Misuse of JSON schema in PostgreSQL

By John Doe October 25, 2024

Summary: In this article, we will learn the misuse of JSON schema in PostgreSQL.

Table of Contents

Introduction

PostgreSQL has json support – but you shouldn’t use it for the great majority of what you’re doing. This goes for hstore too, and the new jsonb type. These types are useful tools where they’re needed, but should not be your first choice when modelling your data in PostgreSQL, as it’ll make querying and manipulating it harder.

Some readers may be familiar with the entity–attribute–value model. EAV has been a necessary evil in database schemas for a long time. It’s something we all advise against using and look down on, then resort to when reality and business requirements mean not everything can be fit into rigid fields in properly modelled relations. For those who don’t know it, it’s a schema design where you turn a relational database into a poor-man’s key/value store using a table with object_id (“entity”), key (“attribute”) and value columns. Querying it usually involves lots and lots of self-joins.

From Wikipedia

An entity–attribute–value model (EAV) is a data model optimized for the space-efficient storage of sparse—or ad-hoc—property or data values, intended for situations where runtime usage patterns are arbitrary, subject to user variation, or otherwise unforeseeable using a fixed design.

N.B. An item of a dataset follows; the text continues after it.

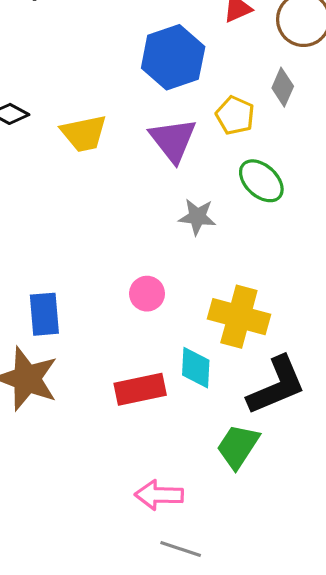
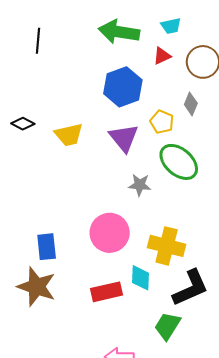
green ellipse: (261, 181) -> (179, 162), size x1.4
pink circle: (147, 294) -> (110, 233), size x1.8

JSON is the new EAV – a great tool when you need it, but not something you should use as a first choice.

(Most of this also applies to PostgreSQL arrays, which are great tools for building queries, but not usually an appropriate way to store authorative data).

JSON blob tables

Since the release of PostgreSQL 9.3, and even more since jsonb in 9.4, there are more and more Stack Overflow questions where people ask how to do joins on json objects, how to query for a nested key inside any array element, etc. All reasonable things to do, but when asked for schema and example data they’ll often post something like this:

CREATE TABLE people(
    id serial primary key,
    data jsonb not null
);

INSERT INTO people(data) VALUES ($$
{
    "name": "Bob",
    "addresses": [
        {
            "street": "Centre",
            "streetnumber": 24,
            "town": "Thornlie",
            "state": "WesternAustralia",
            "country": "Australia"
        },
        {
            "street": "Example",
            "streetnumber": "4/311-313",
            "town": "Auckland",
            "country": "NewZealand"
        }
    ],
    "phonenumbers": [
        {
            "type": "mobile",
            "number": "12345678"
        }
    ]
}
$$);

INSERT INTO people(data) VALUES ($$
{
  "name": "Fred",
  "phonenumbers": [
    { "type": "mobile", "number": "12345678" }
  ]
}
$$);

INSERT INTO people(data) VALUES ($$
{
  "name": "John Doe"
}
$$);

and ask “how do I find people who have the same phone number?”.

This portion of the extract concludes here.